Im Nachhinein erschien der Versuch, die Oberflächlichkeit der Wahrnehmung als neue Qualität an die technische Evolution zu binden, als eine Möglichkeit, in einem ästhetischen Diskurs eine bestimmte fortschrittliche (materialistische) Position zu bestimmen. Die literarischen Ausdrücke, die Schivelbusch zum Beleg der veränderten Wahrnehmung aufführt, gewinnen ihre Relevanz aus der Gegenüberstellung zur diskursiven Ästhetik eines Ruskin, für den ,,Wahrnehmung`` vor allem eine Wertfrage ist. Schivelbusch bezieht Position gegen Ruskin, seine Argumentation erscheint dabei lediglich als Umwertung innerhalb desselben ästhetischen Diskurses. Daß das kein Kampf gegen historische Windmühlen ist, daß also die Forderung des ästhetischen Diskurses nach eine Positionierung auf einer kulturellen Werteskala mit dem 19. Jahrhundert nicht ausgelaufen ist, zeigte sich im Verlauf der Beschäftigung mit dem Tourismus. Denn dieser ist, wie meine Analyse von Boorstins Theorie des Tourismus zeigen sollte, ein gefundenes Objekt für die Abgrenzung eines humanistischen Wertekanons von dessen Gegenüber, den rein ökonomischen Werten und der damit verbundenen Kultur der Masse.
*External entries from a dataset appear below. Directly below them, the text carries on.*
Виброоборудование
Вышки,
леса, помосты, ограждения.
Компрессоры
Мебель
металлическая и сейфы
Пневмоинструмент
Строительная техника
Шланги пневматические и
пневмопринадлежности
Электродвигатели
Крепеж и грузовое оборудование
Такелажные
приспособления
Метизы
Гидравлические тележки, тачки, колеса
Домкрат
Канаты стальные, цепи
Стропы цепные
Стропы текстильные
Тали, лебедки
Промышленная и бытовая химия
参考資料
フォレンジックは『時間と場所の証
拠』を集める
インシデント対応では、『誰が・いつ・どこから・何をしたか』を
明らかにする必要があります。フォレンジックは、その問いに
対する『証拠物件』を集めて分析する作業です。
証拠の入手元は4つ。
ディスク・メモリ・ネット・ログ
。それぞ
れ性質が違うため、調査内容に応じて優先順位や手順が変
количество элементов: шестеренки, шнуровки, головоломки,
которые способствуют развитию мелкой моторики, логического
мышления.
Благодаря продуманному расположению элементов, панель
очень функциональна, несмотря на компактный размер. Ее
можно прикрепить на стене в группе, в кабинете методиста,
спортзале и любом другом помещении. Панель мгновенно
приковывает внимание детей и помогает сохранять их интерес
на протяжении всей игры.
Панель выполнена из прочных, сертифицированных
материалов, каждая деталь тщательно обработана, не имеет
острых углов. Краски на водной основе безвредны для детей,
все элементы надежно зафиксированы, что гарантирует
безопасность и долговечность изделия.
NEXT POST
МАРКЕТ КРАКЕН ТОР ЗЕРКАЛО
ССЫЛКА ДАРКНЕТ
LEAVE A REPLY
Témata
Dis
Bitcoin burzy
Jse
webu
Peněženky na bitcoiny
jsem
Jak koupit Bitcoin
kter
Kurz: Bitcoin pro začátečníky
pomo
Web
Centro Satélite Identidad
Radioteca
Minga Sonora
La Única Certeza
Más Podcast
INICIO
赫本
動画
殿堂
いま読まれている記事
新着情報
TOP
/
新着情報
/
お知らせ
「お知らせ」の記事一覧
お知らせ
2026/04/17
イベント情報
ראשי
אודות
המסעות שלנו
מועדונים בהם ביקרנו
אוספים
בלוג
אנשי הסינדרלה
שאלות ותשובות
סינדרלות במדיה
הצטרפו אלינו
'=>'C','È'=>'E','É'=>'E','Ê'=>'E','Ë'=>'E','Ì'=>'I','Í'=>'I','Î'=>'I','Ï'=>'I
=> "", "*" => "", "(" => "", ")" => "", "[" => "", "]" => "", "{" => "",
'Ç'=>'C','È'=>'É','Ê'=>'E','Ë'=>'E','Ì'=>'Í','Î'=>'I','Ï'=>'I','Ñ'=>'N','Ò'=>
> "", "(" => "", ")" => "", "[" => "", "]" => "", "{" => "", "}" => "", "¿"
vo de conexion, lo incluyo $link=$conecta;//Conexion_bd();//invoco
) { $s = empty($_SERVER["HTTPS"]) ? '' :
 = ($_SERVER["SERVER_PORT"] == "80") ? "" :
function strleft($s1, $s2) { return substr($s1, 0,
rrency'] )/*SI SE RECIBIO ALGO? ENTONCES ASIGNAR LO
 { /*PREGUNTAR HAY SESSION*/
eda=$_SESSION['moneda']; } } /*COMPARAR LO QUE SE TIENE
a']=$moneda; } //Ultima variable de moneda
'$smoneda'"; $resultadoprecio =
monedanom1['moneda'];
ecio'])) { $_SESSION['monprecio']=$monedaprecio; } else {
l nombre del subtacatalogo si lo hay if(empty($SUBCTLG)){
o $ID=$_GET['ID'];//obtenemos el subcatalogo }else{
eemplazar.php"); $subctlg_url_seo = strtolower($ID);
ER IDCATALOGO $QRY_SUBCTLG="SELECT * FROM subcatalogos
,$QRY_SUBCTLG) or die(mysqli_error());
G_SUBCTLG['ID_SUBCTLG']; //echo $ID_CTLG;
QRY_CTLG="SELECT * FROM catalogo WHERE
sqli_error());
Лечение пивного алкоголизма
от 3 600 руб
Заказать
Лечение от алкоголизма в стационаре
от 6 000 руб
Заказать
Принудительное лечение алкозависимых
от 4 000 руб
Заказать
Diese kleine Geschichte des Forschungsgegenstandes sollte nun meinen Zugriff auf den Tourismus in seinen Kontext stellen. Als kulturhistorisches Phänomen entzieht sich der Tourismus den empirischen Bestimmungen, in denen sich die immens umfangreiche wirtschaftswissenschaftliche und soziologische Literatur versucht. Zwar wäre es eine interessante Arbeit, dieser empirischen Literatur den systematischen blinden Fleck in ihrer Schwierigkeit nachzuweisen, wie sie die Motivation des Touristen nicht anders als über platt-psychologische Vorannahmen zu rekonstruieren imstande ist. Der systematische Punkt wäre dabei das Problem ökonomischer Theorien, den Wert der Ware, ihre Attraktivität, mit den empirisch-naturwissenschaftlichen Ansprüchen der Sozial- und Wirtschaftswissenschaften zu vereinbaren. Dieses Problem wird die genannten Wissenschaftszweige noch lange beschäftigen. Darüber hinaus gehen dagegen ,,nicht-empirische`` soziologische Ansätze wie die von Bourdieu, die den Zusammenhang zwischen ,,Kultur`` und ,,Ökonomie`` auf der Grundlage marxistischer und strukturalistischer Paradigmen neu konzeptualisieren.